Whereas most Christian techno artists leave such things up to the
listener, Antidote has said in the past that they like their music to include
a message, and they are not the type of artists who would leave it out
merely so DJ's will spin their records. Fight or Flight refers to
the Lord constantly, and never leaves you wondering whether or not it's
for His glory.
Of the ten tracks, only three of them bear lyrics. Overall, the
well written God-centered lyrics cover life struggles, carrying the Word
with you, and John the Baptist's theme of decreasing that He might increase.
Unfortunately Leigh Goyco's voice can sound flat as it does on "Decrease."
Originally from the N-Soul's Future Sounds of Faith compilation,
the remixed version of "Debris" over-loops a straight house beat over the
original track. Although the song is now more dance-floor friendly, it
doesn't sound as good as the original. The new version has lost that dark,
disconnected feeling of the first one. The other lyrical song, "Everywhere
I Go," is reminiscent of Daft Punk, a European duo who play funky house
with dark overtones. But Leigh Goyco's voice is so soft that she appears
to be too shy behind the microphone.
The album's strongest point is the rave element. This isn't the
normal radio dance music--this is underground, battle-breaking rave. There
are many similarities, however, between Antidote songs and those from the
mainstream. None of these songs are direct copies, but you can clearly
hear the influence of big league dance scene performers like Josh Wink,
Daft Punk, Tricky, and Aphrodite. Despite the obvious comparisons, Antidote
delivers well done music that is totally dance floor friendly for ravers.
The music isn't too progressive, but it builds enough to entice the dancers.
Most of the album's upbeat songs are typical of dark jungle sounds. There
is even a slow trip-hop song, "Always," for those who like that Brit style
of music. All the tracks
are well layered with musical depth, but the length and repetition
may annoy those not accustomed to techno.
I liked "Deprogram" the best. It's a dark song that uses repetition
effectively. Building on a good breakbeat and the same foghorn sound, the
whole song switches emphasis from melody to drums. Adding a background
symphony, the result creates a compelling touch of sadness and reminds
you to "spend time with God." Another good track, "Fuego Que No Quema,"
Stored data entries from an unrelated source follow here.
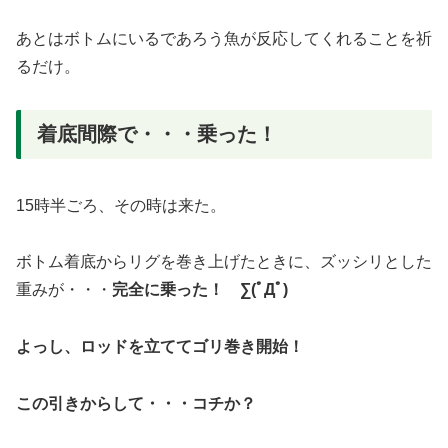
あとはボトムにいるであろう魚が反応してくれることを祈
るだけ。
着底間際で・・・乗った！
15時半ごろ、その時は来た。
ボトム着底からリグを巻き上げたときに、ズッシリとした
重みが・・・
完全に乗った！ ∑(ﾟДﾟ)
よっし、ロッドを立ててゴリ巻き開始！
この引きからして・・・コチか？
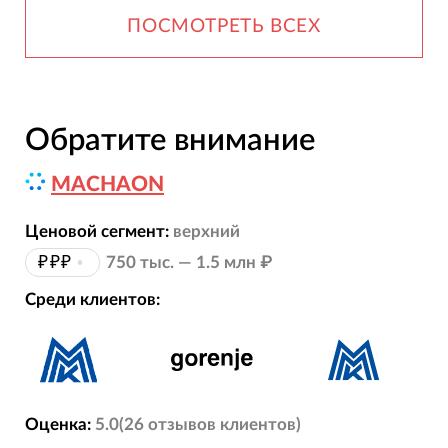
ПОСМОТРЕТЬ ВСЕХ
Обратите внимание
MACHAON
Ценовой сегмент:
верхний
₽₽₽
•
750 тыс. — 1.5 млн ₽
Среди клиентов:
Оценка:
5.0
(
26
отзывов
клиентов)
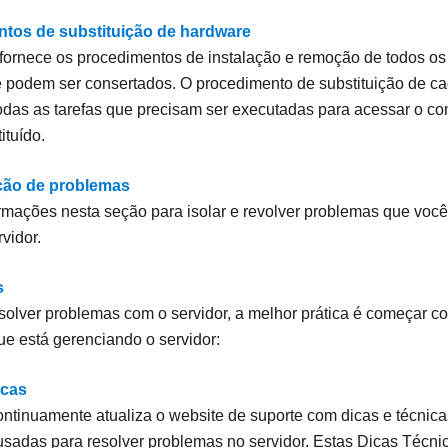
tos de substituição de hardware
fornece os procedimentos de instalação e remoção de todos o
 podem ser consertados. O procedimento de substituição de 
das as tarefas que precisam ser executadas para acessar o c
ituído.
ção de problemas
rmações nesta seção para isolar e revolver problemas que você
vidor.
s
esolver problemas com o servidor, a melhor prática é começar c
que está gerenciando o servidor:
icas
ntinuamente atualiza o website de suporte com dicas e técnic
usadas para resolver problemas no servidor. Estas Dicas Téc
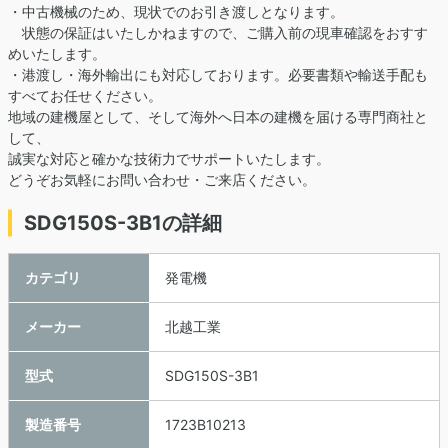
・中古機械のため、現状でのお引き渡しとなります。
状態の保証はいたしかねますので、ご購入前の現車確認をおすす
めいたします。
・港渡し・海外輸出にも対応しております。必要書類や輸送手配も
すべてお任せください。
地域の建機屋として、そして海外へ日本の建機を届ける専門商社と
して、
誠実な対応と確かな技術力でサポートいたします。
どうぞお気軽にお問い合わせ・ご来店ください。
SDG150S-3B1の詳細
カテゴリ
発電機
メーカー
北越工業
型式
SDG150S-3B1
製造番号
1723B10213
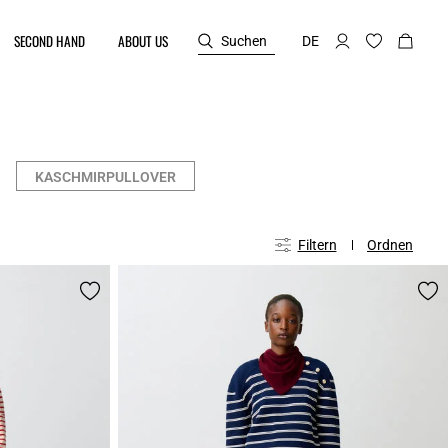
SECOND HAND
ABOUT US
Suchen
DE
KASCHMIRPULLOVER
Filtern
Ordnen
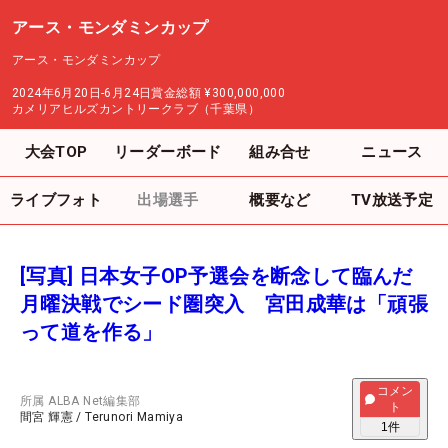
アース・モンダミンカップ
アース・モンダミンカップ
2024年6月20日-6月24日
賞金総額
¥300,000,000
カメリアヒルズカントリークラブ（千葉県）
大会TOP
リーダーボード
組み合せ
ニュース
ライブフォト
出場選手
概要など
TV放送予定
[写真] 日本女子OP予選会を断念して臨んだ
月曜決戦でシード圏突入 宮田成華は「頑張
って道を作る」
コメン
所属
ALBA Net編集部
ト
間宮 輝憲
/
Terunori Mamiya
1
件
uses horns, a flute, distorted bass, and a half-step beat (that is good
for battling) to create a sort of Caribbean tech-step song. And it also
has a sound bit that encourages the listener spiritually.
Fight of Flight really is an up-to-date album, quite unlike
other sanctified dance albums. It seems that Antidote is all caught up
on their Rave 101 homework. If you are a poisoned raver, then you need
this Antidote, but if you are not pro-techno then this is not for you.
As a fan of electronic music, however, this album is not only recommended--Antidote
truly has the cure for what ails you.